The topic is old, but since this is so confusing i'll write it down.
You don't need separate 'prev' column, you already have it as backref for 'next'.
Also, since you have multiple foreign keys to the same target, you need to specify primary joins manually:
class Page(Base):
__tablename__ = 'pages'
id = Column(Integer, primary_key=True)
title = Column(String(100), nullable=False)
content = Column(Text, nullable=False)
parent_id = Column(Integer, ForeignKey("pages.id"), nullable=True)
parent = relationship("Page",
primaryjoin=('pages.c.id==pages.c.parent_id'),
remote_side='Page.id',
backref=backref("children" ))
next_id = Column(Integer, ForeignKey("pages.id"), nullable=True)
next = relationship("Page",
primaryjoin=('pages.c.next_id==pages.c.id'),
remote_side='Page.id',
backref=backref("prev", uselist=False))
A couple of bugs or just bits of weird behavior i noticed:
- You can only use remote_side="Page.id"
, not remote_side=[id]
and not remote_side=["Page.id"]
, or it won't work (sqlalchemy 0.6.6). This was annoying to pin down.
- It seem like you should always use remote_side
with primary key, regardless of what you actual remote side is. remote_side="Pages.next_id"
will always generate a weird error, even if it seems appropriate.
- primaryjoin expression is confusing as hell, as it doesn't use aliases, but this is actually the correct way to do it.
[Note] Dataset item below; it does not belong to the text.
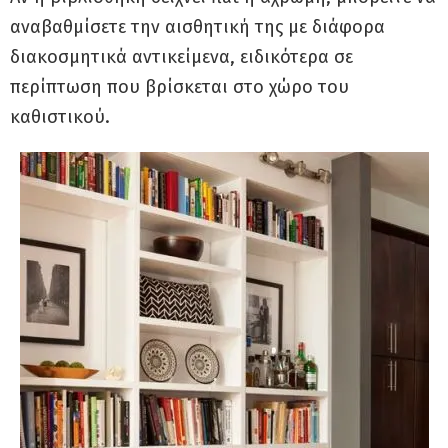
αναβαθμίσετε την αισθητική της με διάφορα
διακοσμητικά αντικείμενα, ειδικότερα σε
περίπτωση που βρίσκεται στο χώρο του
καθιστικού.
The binding engine knows which expression to replace with a parameter (which is way too implicit and against the Zen, btw).
You can use foreign_keys
:
class Page(Base):
__tablename__ = 'pages'
id = Column(Integer, primary_key=True)
title = Column(String(100), nullable=False)
content = Column(Text, nullable=False)
parent_id = Column(Integer, ForeignKey("pages.id"), nullable=True)
parent = relationship("Page",
foreign_keys=[parent_id],
remote_side=[id],
backref=backref("children" ))
next_id = Column(Integer, ForeignKey("pages.id"), nullable=True)
next = relationship("Page",
foreign_keys=[next_id],
remote_side=[id],
backref=backref("prev", uselist=False))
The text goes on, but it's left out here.